L’été dernier, des chercheurs de l’Institut d’archéologie de l’Académie des sciences de Russie ont fouillé l’espace entre les tumulus du site archéologique de Vysokaïa Mogilaune nécropole avec une série de tumulus de haut statut dispersés sur 6 kilomètres. La nécropole était utilisée entre le IVe et le IIIe siècle avant JC, et un certain nombre d’objets ont été découverts à la fois dans les tumulus et à l’extérieur de ceux-ci.

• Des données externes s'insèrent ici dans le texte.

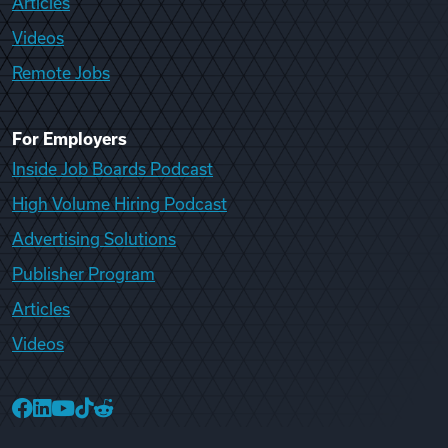
Articles
Videos
Remote Jobs
For Employers
Inside Job Boards Podcast
High Volume Hiring Podcast
Advertising Solutions
Publisher Program
Articles
Videos
College Recruiter Facebook
College Recruiter LinkedIn
College Recruiter YouTube
College Recruiter TikTok
College Recruiter Reddit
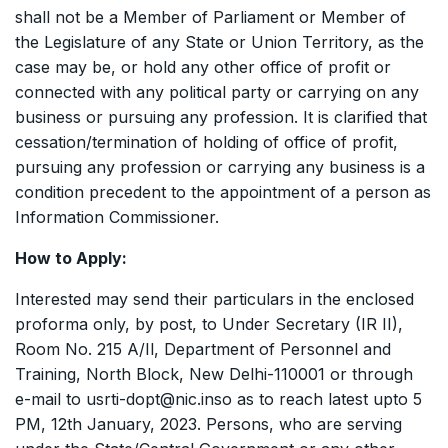
shall not be a Member of Parliament or Member of
the Legislature of any State or Union Territory, as the
case may be, or hold any other office of profit or
connected with any political party or carrying on any
business or pursuing any profession. It is clarified that
cessation/termination of holding of office of profit,
pursuing any profession or carrying any business is a
condition precedent to the appointment of a person as
Information Commissioner.
How to Apply:
Interested may send their particulars in the enclosed
proforma only, by post, to Under Secretary (IR II),
Room No. 215 A/Il, Department of Personnel and
Training, North Block, New Delhi-110001 or through
e-mail to usrti-dopt@nic.inso as to reach latest upto 5
PM, 12th January, 2023. Persons, who are serving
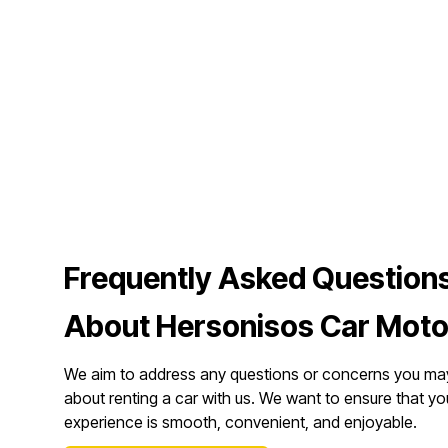
Frequently Asked Question
About Hersonisos Car Moto
We aim to address any questions or concerns you ma
about renting a car with us. We want to ensure that yo
experience is smooth, convenient, and enjoyable.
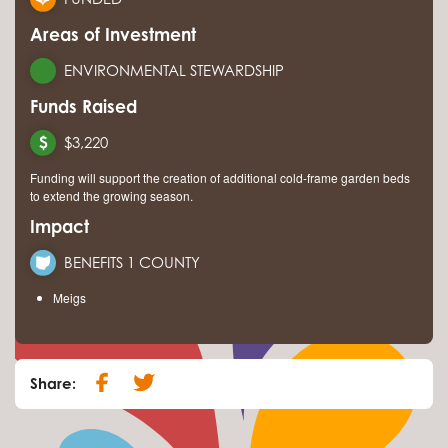
Areas of Investment
ENVIRONMENTAL STEWARDSHIP
Funds Raised
$3,220
Funding will support the creation of additional cold-frame garden beds
to extend the growing season.
Impact
BENEFITS 1 COUNTY
Meigs
Share:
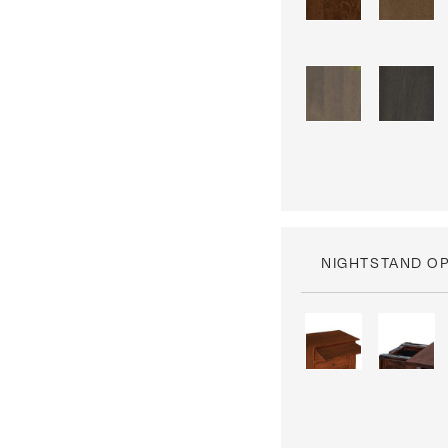
NIGHTSTAND O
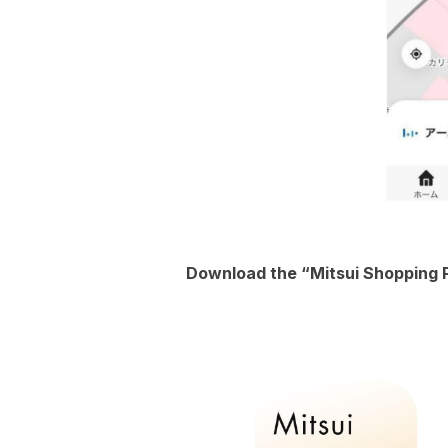
Download the “Mitsui Shopping P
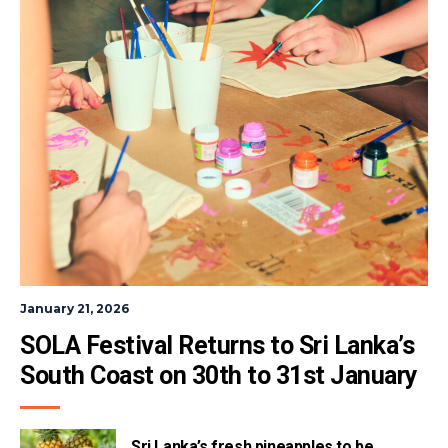
January 21, 2026
SOLA Festival Returns to Sri Lanka’s 
South Coast on 30th to 31st January
Sri Lanka’s fresh pineapples to be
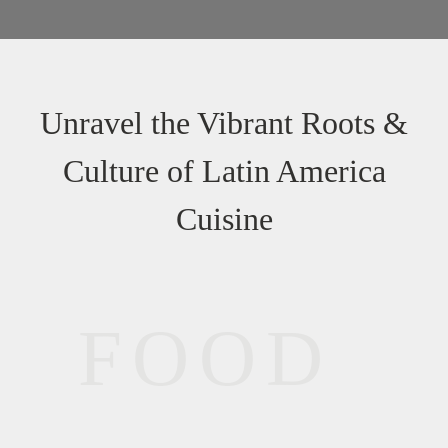
Unravel the Vibrant Roots &
Culture of Latin America
Cuisine
FOOD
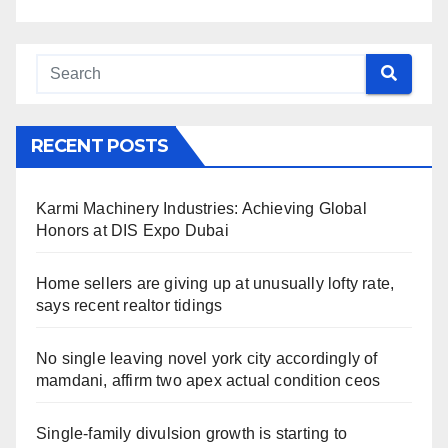
RECENT POSTS
Karmi Machinery Industries: Achieving Global
Honors at DIS Expo Dubai
Home sellers are giving up at unusually lofty rate,
says recent realtor tidings
No single leaving novel york city accordingly of
mamdani, affirm two apex actual condition ceos
Single-family divulsion growth is starting to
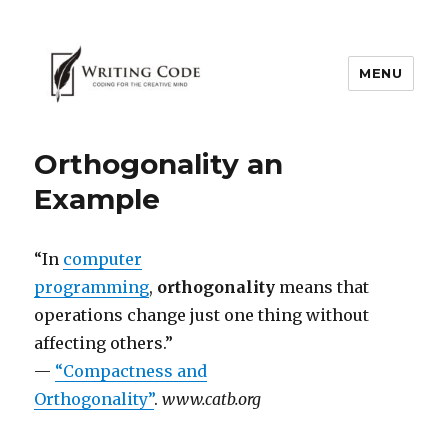
MENU
Orthogonality an
Example
“In
computer
programming
,
orthogonality
means that
operations change just one thing without
affecting others.”
—
“Compactness and
Orthogonality”
.
www.catb.org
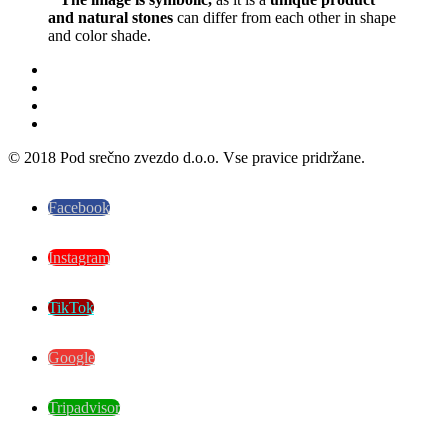
and natural stones
can differ from each other in shape
and color shade.
© 2018 Pod srečno zvezdo d.o.o. Vse pravice pridržane.
Facebook
Instagram
TikTok
Google
Tripadvisor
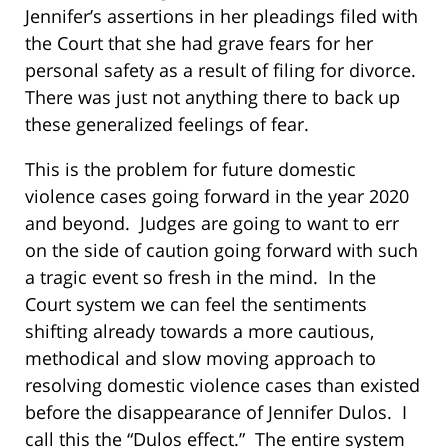
Jennifer’s assertions in her pleadings filed with
the Court that she had grave fears for her
personal safety as a result of filing for divorce.
There was just not anything there to back up
these generalized feelings of fear.
This is the problem for future domestic
violence cases going forward in the year 2020
and beyond. Judges are going to want to err
on the side of caution going forward with such
a tragic event so fresh in the mind. In the
Court system we can feel the sentiments
shifting already towards a more cautious,
methodical and slow moving approach to
resolving domestic violence cases than existed
before the disappearance of Jennifer Dulos. I
call this the “Dulos effect.” The entire system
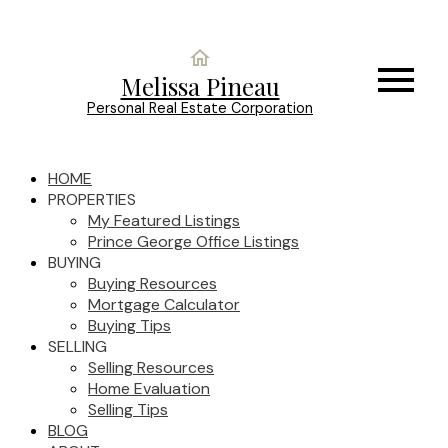
Melissa Pineau
Personal Real Estate Corporation
HOME
PROPERTIES
My Featured Listings
Prince George Office Listings
BUYING
Buying Resources
Mortgage Calculator
Buying Tips
SELLING
Selling Resources
Home Evaluation
Selling Tips
BLOG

Dans une cache, située au sud-est du monticule, les fouilleurs ont trouvé une plaque en applique dorée représentant la tête et la patte avant d’un tigre. À l’ouest du monticule, ils ont trouvé une cache contenant des fragments d’une louche en bronze et d’un chaudron.
Mais la plupart des artefacts récupérés faisaient partie d’un « riche complexe sacrificiel » qui avait été caché dans une fosse ronde peu profonde à l’ouest de l’un des tumulus.
Parmi les centaines d’objets trouvés dans ce complexe sacrificiel figuraient des frontaux de cheval en bronze, des montants et des mors en fer représentant au moins une douzaine de brides anciennes. Le frontal d’une bride traverse le visage du cheval entre les yeux et les oreilles, tandis que les montants sont perpendiculaires au frontal, en dessous et sur le côté de l’œil.
Les brides étaient décorées de cercles métalliques plats et ronds, dont certains représentaient des oiseaux et des animaux mythiques, tandis que d’autres présentaient des motifs géométriques ou des visages humains. Le complexe sacrificiel contenait également un bol en bois avec des superpositions d’argent de motifs animaux, ainsi que les mâchoires d’un sanglier disposées comme un animal sacrificiel.
Ce complexe sacrificiel est le plus riche jamais découvert, selon le communiqué, en termes de nombre d’artefacts et d’origine des objets, car beaucoup ont probablement été importés des régions du nord du Caucase et du nord de la mer Noire et n’avaient jamais été trouvés auparavant dans cette région du monde.
Le bol en bois argenté et les mâchoires du sanglier suggèrent que le complexe sacrificiel faisait partie d’un rituel funéraire, ont noté les archéologues dans le communiqué. Les activités rituelles post-funéraires étaient probablement réalisées par des nobles nomades dans l’espace entre les tumulus.
Les nouvelles découvertes suggèrent que ces cimetières du sud de l’Oural n’étaient pas seulement des lieux où l’on enterrait les morts, mais aussi des sites où les gens retournaient à maintes reprises pour mener des activités rituelles.